Sometimes when I see her out and about—Sabine along the walking trail or leaving the kids’ school—I bite my tongue. I squeeze my wrist where my bracelet used to be, the one she told me to put away, and the memories light like a torch, tearing me up inside, an anger and a hole that’s been left in my life. And I struggle daily with what I’m going to do about it.
Part Three
Present
Twenty-Seven
Monday afternoon
Tish asks, “Why didn’t you tell me?”
She’s staring at the photo, at Sabine having lunch, holding a soda can and smiling for the camera with her hair down, gold earrings dangling above the collar of her school uniform. Three other girls sit alongside her lifting their soda cans to make a toast too, including me.
Tish takes the yearbook from my hands and flips through the pages. Another photo captures Sabine once again in the cafeteria but things are different now. The light and laughter in her eyes have vanished, her cheeks sunken, the forced closed-lip smile for the photographer as Zach and I are the only ones who know what she’s going through.
I’m no longer sitting with Sabine. Only Sasha and Heidi remain at the table posing with big smiles, oblivious to the fact our friend is going through so much pain—and it’s not their fault; they didn’t know. All they’re aware of is I’ve been relegated outside the group.
For Sabine’s change in appearance and mood, the girls must have assumed she was worried about exams. Her breakup with Zach. Completing her college application essays in time. The pressure of earning that scholarship. On other days, she must have faked it with enough of a smile to assure them she was all right.
But this snapshot has caught it. Without realizing it, this photo documented what happened to Sabine in her senior year—what happened to us. The searing divide.

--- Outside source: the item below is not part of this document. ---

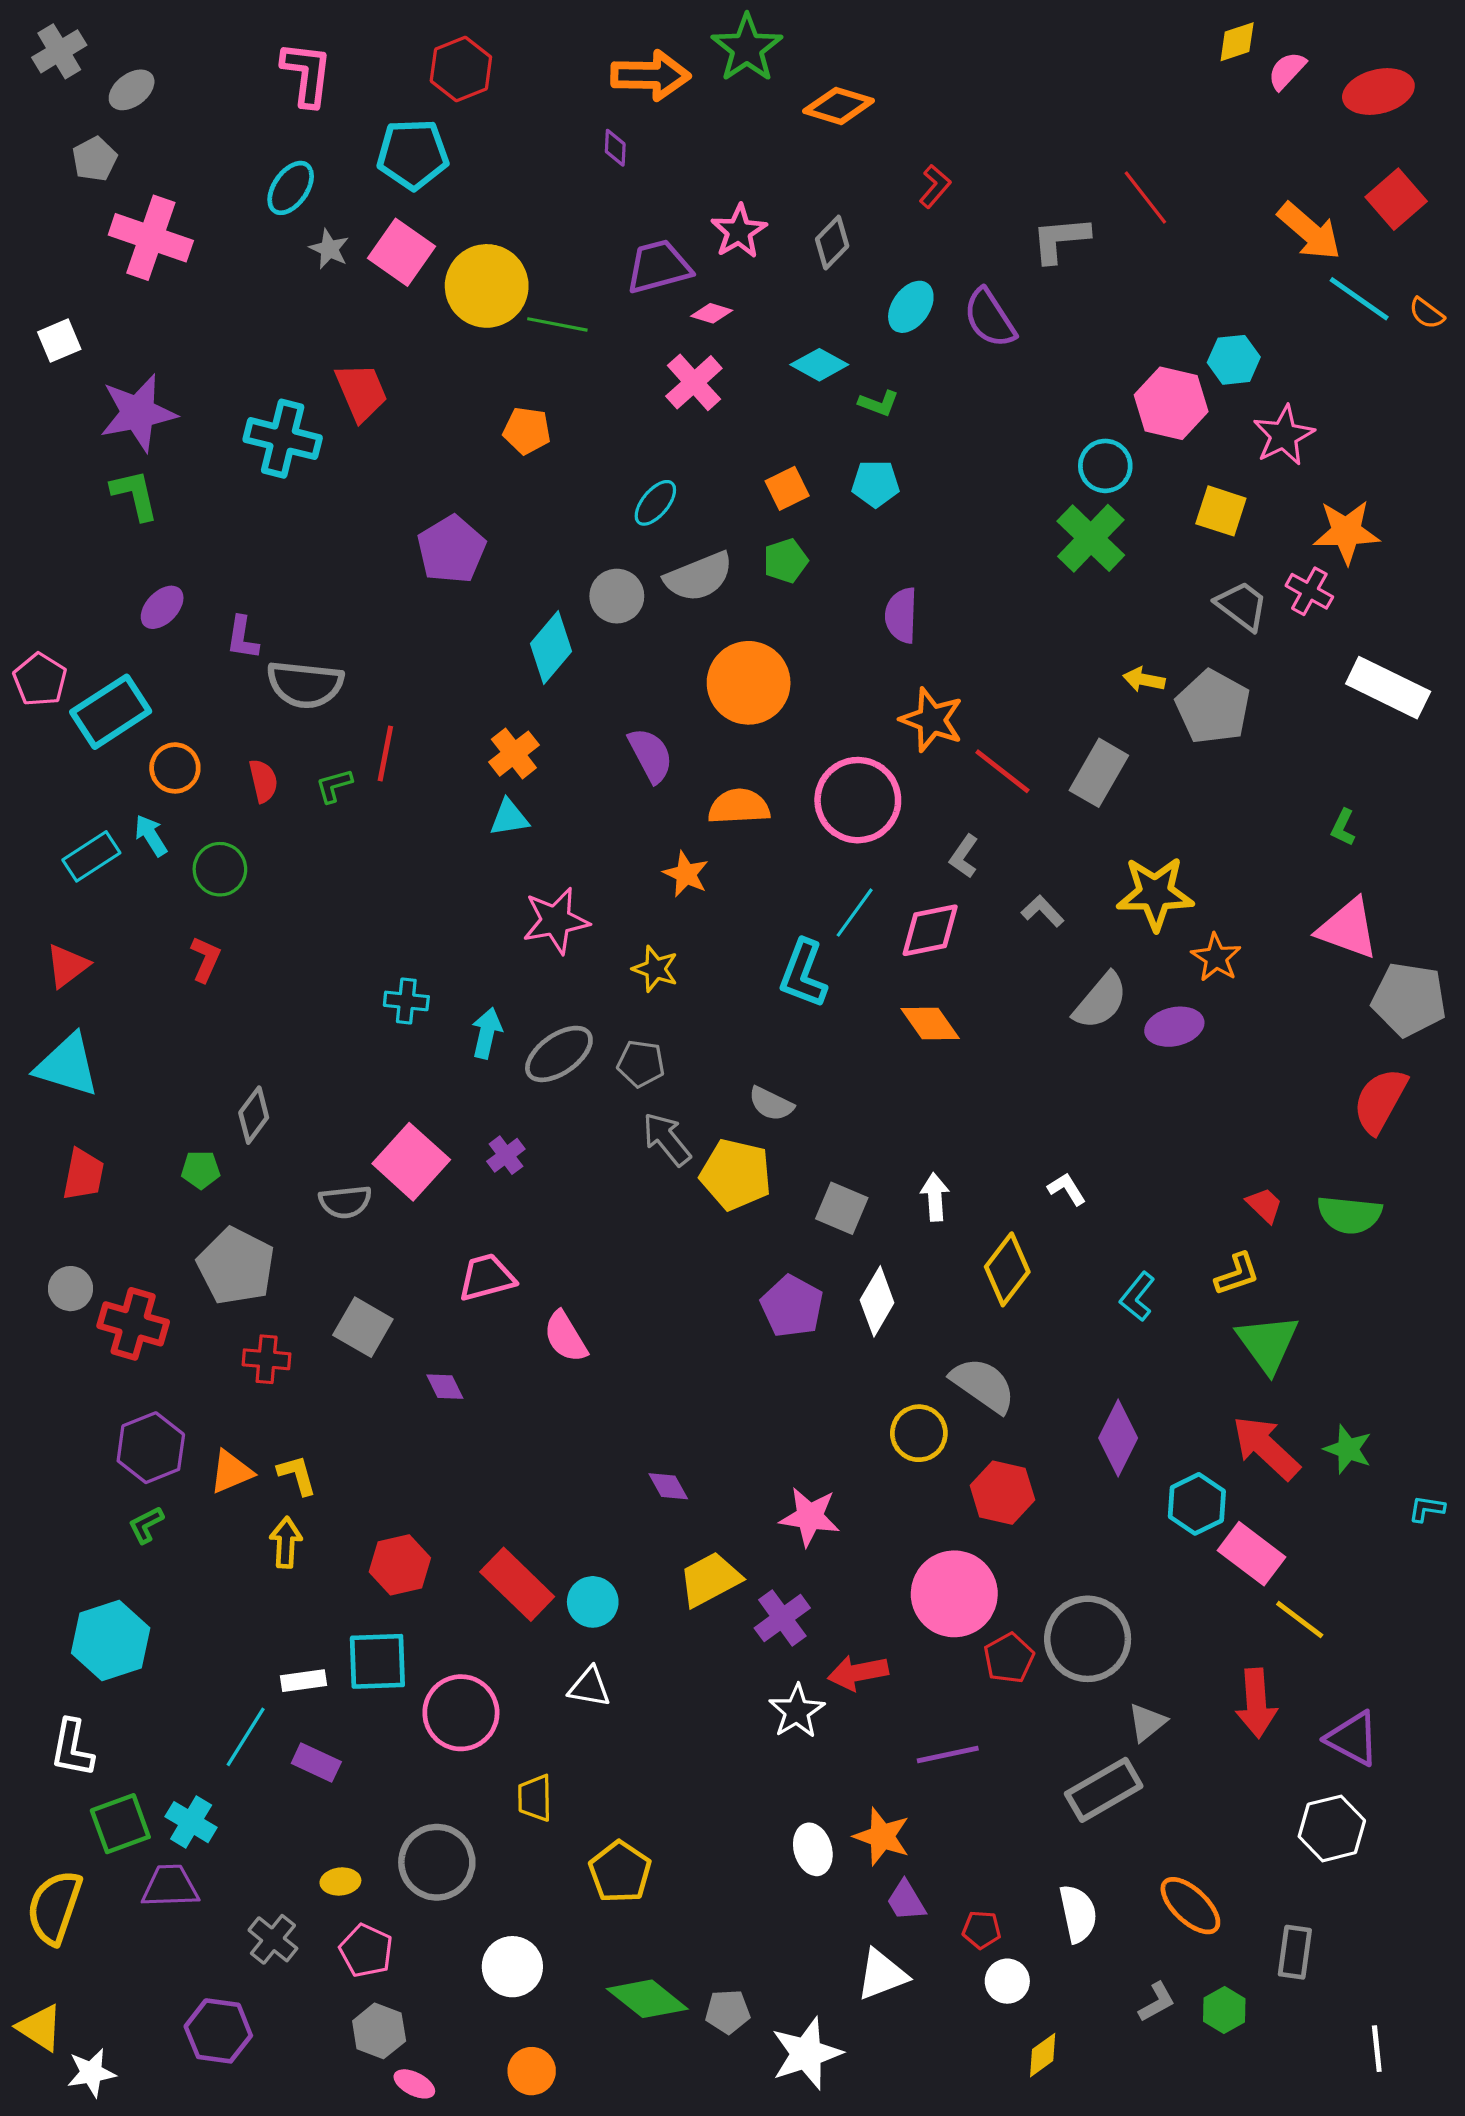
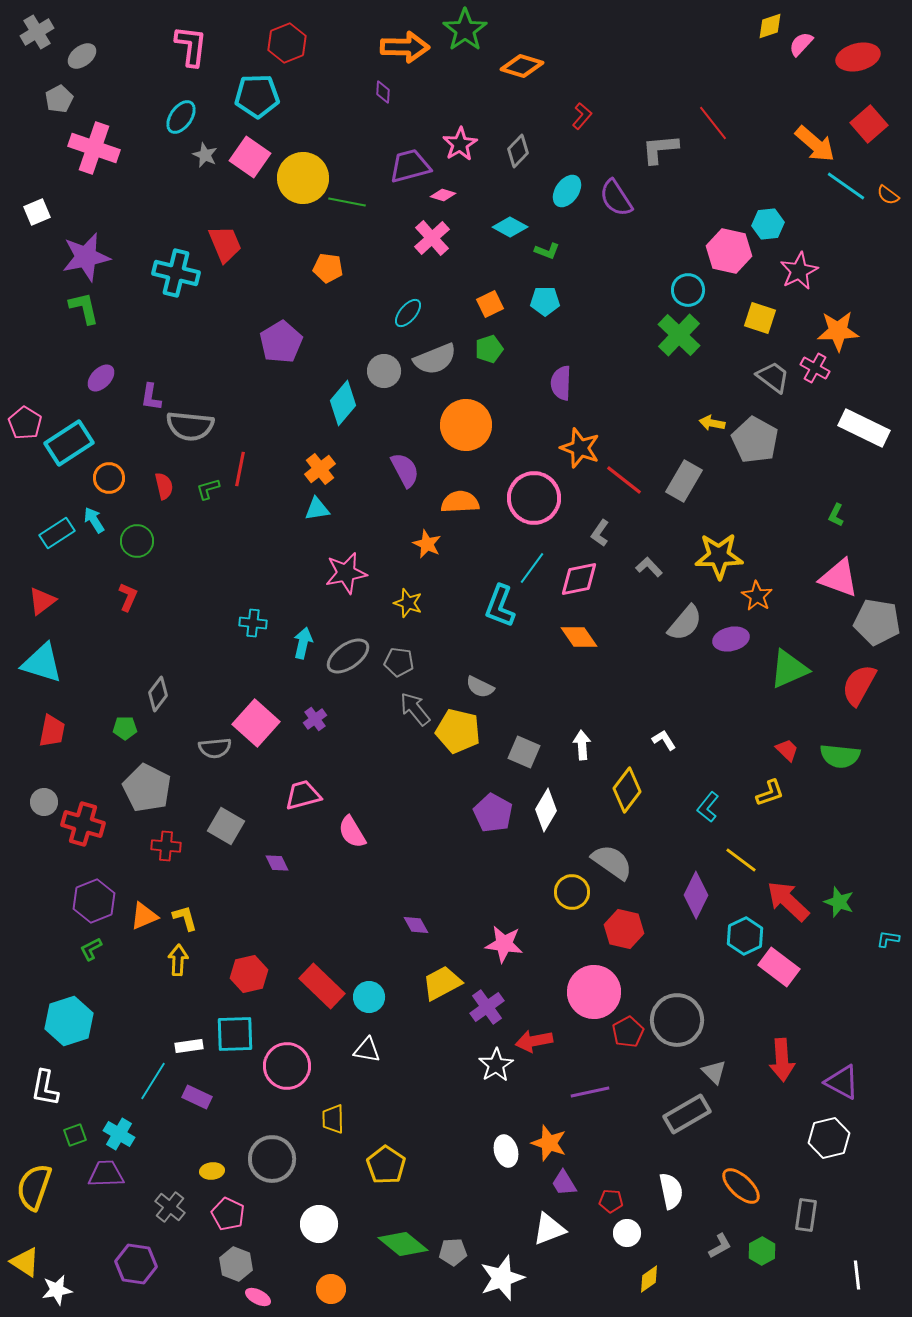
green triangle: (1268, 1343) -> (789, 669), moved, turned 42
yellow line: (1300, 1620) -> (741, 860), moved
gray triangle: (1147, 1722) -> (714, 1072), turned -36
green square: (120, 1824) -> (75, 1135), size x0.6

Tish says, “You guys didn’t just go to school together, you were really good friends. But why…” She looks at me strangely. “I don’t get it. Why didn’t you say something before?”
I shut the yearbook. It’s hard for me to look at the pictures right now, memories of Sabine rushing back full force. The years that have gone by since then.
“It was a long time ago. We went our separate ways. We had a fight. It was rough but those things happen.”